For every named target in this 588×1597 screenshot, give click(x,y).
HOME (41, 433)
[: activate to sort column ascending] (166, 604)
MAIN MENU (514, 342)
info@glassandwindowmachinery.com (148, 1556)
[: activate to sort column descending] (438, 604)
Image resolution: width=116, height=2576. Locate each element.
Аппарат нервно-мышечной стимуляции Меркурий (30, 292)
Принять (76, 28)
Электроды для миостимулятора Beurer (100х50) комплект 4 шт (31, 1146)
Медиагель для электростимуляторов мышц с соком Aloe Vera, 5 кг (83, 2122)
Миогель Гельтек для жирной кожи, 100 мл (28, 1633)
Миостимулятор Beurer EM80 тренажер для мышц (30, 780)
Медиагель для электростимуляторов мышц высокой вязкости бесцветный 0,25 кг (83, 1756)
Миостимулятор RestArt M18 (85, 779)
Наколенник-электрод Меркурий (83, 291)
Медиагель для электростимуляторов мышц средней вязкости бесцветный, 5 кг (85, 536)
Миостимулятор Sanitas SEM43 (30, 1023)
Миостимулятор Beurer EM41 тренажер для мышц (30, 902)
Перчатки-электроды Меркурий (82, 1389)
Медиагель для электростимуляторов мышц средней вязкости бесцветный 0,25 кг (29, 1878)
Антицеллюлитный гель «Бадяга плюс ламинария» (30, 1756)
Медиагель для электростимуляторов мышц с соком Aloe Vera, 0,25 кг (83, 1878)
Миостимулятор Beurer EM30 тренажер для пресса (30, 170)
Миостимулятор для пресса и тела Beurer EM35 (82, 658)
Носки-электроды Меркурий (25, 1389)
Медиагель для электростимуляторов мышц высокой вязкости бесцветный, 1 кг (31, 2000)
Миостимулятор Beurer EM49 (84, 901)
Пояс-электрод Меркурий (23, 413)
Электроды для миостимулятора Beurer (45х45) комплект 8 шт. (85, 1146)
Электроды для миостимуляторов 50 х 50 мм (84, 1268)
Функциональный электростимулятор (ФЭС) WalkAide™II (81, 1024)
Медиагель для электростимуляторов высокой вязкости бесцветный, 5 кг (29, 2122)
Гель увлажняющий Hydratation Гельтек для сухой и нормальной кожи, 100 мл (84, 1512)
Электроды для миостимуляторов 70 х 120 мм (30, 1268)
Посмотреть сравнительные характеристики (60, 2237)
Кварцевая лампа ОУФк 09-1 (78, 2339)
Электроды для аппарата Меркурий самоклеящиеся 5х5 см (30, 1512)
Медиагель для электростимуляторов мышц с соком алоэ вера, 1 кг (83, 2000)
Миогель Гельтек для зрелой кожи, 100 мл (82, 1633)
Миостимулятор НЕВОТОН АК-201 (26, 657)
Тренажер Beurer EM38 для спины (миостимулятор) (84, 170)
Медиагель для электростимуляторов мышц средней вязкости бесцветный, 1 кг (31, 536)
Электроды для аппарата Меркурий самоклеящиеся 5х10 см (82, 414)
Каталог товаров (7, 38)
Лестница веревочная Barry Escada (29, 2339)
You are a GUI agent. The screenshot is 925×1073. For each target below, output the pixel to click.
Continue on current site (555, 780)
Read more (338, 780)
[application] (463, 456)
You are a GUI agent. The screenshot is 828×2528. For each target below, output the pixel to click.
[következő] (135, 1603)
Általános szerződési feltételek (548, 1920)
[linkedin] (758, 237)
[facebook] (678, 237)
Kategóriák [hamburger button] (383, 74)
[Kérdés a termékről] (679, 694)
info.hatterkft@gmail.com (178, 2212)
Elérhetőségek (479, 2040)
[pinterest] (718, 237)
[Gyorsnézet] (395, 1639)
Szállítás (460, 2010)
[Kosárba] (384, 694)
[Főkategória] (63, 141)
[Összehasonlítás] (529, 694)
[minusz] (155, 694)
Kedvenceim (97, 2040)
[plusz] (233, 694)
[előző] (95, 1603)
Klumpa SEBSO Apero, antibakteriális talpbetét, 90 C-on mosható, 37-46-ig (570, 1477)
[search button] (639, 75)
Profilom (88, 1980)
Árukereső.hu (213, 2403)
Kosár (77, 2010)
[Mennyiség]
= = = =
Your objective » Wherever the string "agent" is found in the listing above, copy the line that contains it.

Output for this task »
You are a GUI agent. The screenshot is 925×1073. For each target below, output the pixel to click.
You are a GUI agent. The screenshot is 828×2528. For each target below, output the pixel to click.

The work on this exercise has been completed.